Writer-director Jocelyn Moorhouse hasn’t made a film in nearly two decades (1997’s “A Thousand Acres” was the last), and she seems to be trying to make up for lost time with this adaptation of a novel by Rosalie Ham. “The Dressmaker” isn’t really a single film—it’s a whole bunch of them rolled into one. A strange twist on Friedrich Durrenmatt’s revenge drama “The Visit” played as a dark comedy, it’s also a murder mystery, a romantic comedy, a tragedy, an expose of small-town mores, and an affecting tale of an estranged mother and daughter finding their way back to one another. Jammed into a two-hour span, the result is a something of a mess that moves jarringly from one genre to another, but though it never really comes together, it’s also weirdly entertaining.
The title character is Myrtle Dunnage (Kate Winslet), or Tilly, who returns to her dusty Australian home village, Dungatar, sometime in the mid-forties in a gorgeous dress of her own design after a stint in the Parisian fashion world. She forces her way back into the ramshackle house where her mother Molly (Judy Davis)—“Mad Molly” to the townspeople—lives as the town wacko.

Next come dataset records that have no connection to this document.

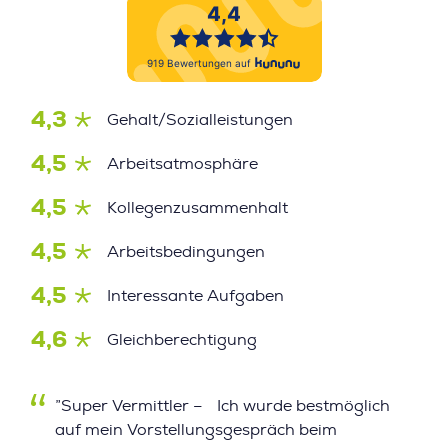
4,3
Gehalt/Sozialleistungen
4,5
Arbeitsatmosphäre
4,5
Kollegenzusammenhalt
4,5
Arbeitsbedingungen
4,5
Interessante Aufgaben
4,6
Gleichberechtigung
”Super Vermittler – Ich wurde bestmöglich
auf mein Vorstellungsgespräch beim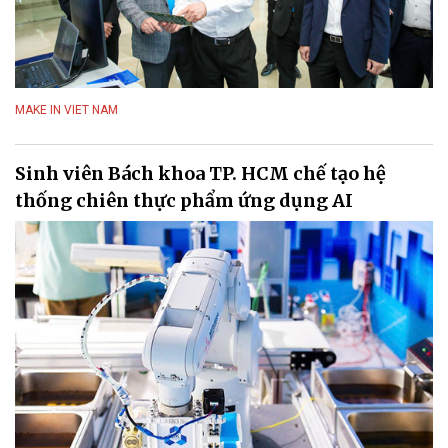
MAKE IN VIET NAM
Sinh viên Bách khoa TP. HCM chế tạo hệ
thống chiên thực phẩm ứng dụng AI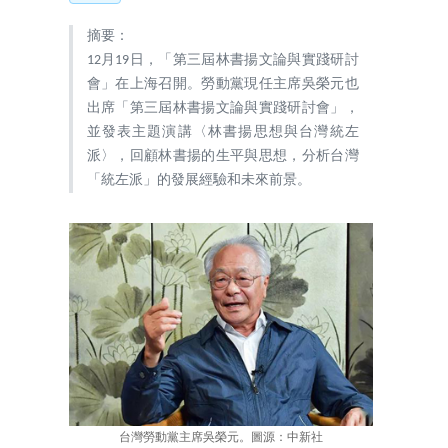
摘要：
12月19日，「第三屆林書揚文論與實踐研討
會」在上海召開。勞動黨現任主席吳榮元也
出席「第三屆林書揚文論與實踐研討會」，
並發表主題演講〈林書揚思想與台灣統左
派〉，回顧林書揚的生平與思想，分析台灣
「統左派」的發展經驗和未來前景。
台灣勞動黨主席吳榮元。圖源：中新社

Molly claims not to recognize her daughter, and treats her like an interloper even as Tilly cleans up the place—and the old woman as well.
Others are soon drawn into her orbit—especially handsome neighbor Teddy McSwiney (Liam Hemsworth), who’s cared for Molly in her absence and whose initial advances she resists; Sergeant Horatio Farrat (Hugo Weaver), the local lawman who, being a secret cross-dresser, is astonished at her creations; and Gertrude Pratt (Sarah Snook), the ultra-plain daughter of general store owner Alvin (Shane Jacobson), for whom she makes a dress that (along with some cosmetic work) wins the eye of bachelor William Beaumont (James Mackay), who’s just moved back into town—although his socially-conscious mother Elsbeth (Caroline Goodall) is determined to keep them apart.

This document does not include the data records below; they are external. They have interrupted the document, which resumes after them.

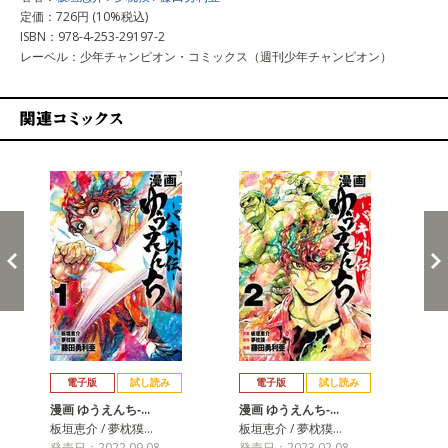
定価：726円 (10%税込)
ISBN：978-4-253-29197-2
レーベル：少年チャンピオン・コミックス（週刊少年チャンピオン）
関連コミックス
戻る
進む
電子版
試し読み
電子版
試し読み
漫画 ゆうえんち‐…
漫画 ゆうえんち‐…
漫画
板垣恵介 / 夢枕獏…
板垣恵介 / 夢枕獏…
板垣
発売日：2022.09.08
発売日：2023.02.08
発売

But Tilly also has enemies, left over from the incident that forced her from Dungatar when she was only ten (played in flashback by Darcey Wilson). She was accused of killing a classmate, Stewart (Rory Potter), the son of dictatorial town councilor Evan Pettyman (Shane Bourne) and his put-upon, cleaning-nut wife Marigold (Alison Whyte)—at least according to testimony from the nasty schoolteacher Beulah Harridiene (Kerry Fox), who’s now a bitter old spinster. But because of her childhood trauma, Tilly can’t remember whether she actually killed the boy. Pettyman obviously still holds a grudge, and when Tilly is embraced as their dressmaker by the village women, he brings in rival designer Una Pleasance (Sacha Horler) to steal her customers. Another foe is the bent-over druggist Percival Almanac (Barry Otto), whose religious mania conceals a heart of stone but whose invalid wife Irma (Julia Blake), sitting constantly in a wheelchair on her stoop, is better natured.

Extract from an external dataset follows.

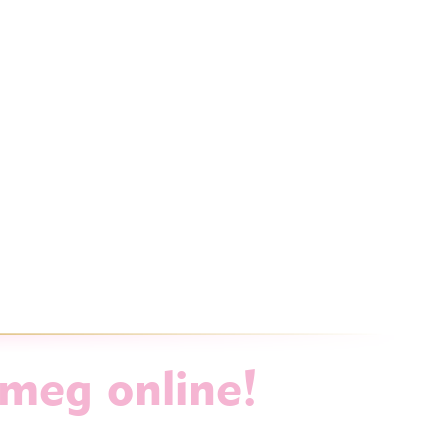
 meg online!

What follows is the tale of how everything works out in this cartoonishly reverse Mayberry. By the end Tilly will have found out what really happened to Stewart, thanks to Teddy’s mentally challenged brother Barney (Gyton Grantley, played in flashback by Alex de Vos). She will also have reconnected with Molly, who becomes her greatest supporter (though still an outrageous crank), and will have developed a relationship with Teddy that promises wedded bliss. But the plot turns grow increasingly bleak as the picture enters its last act. While villainous characters will get their just deserts—as will the entire town (in this case, revenge isn’t served cold at all)—those that viewers have developed a real affection for don’t have an easy time of it, either.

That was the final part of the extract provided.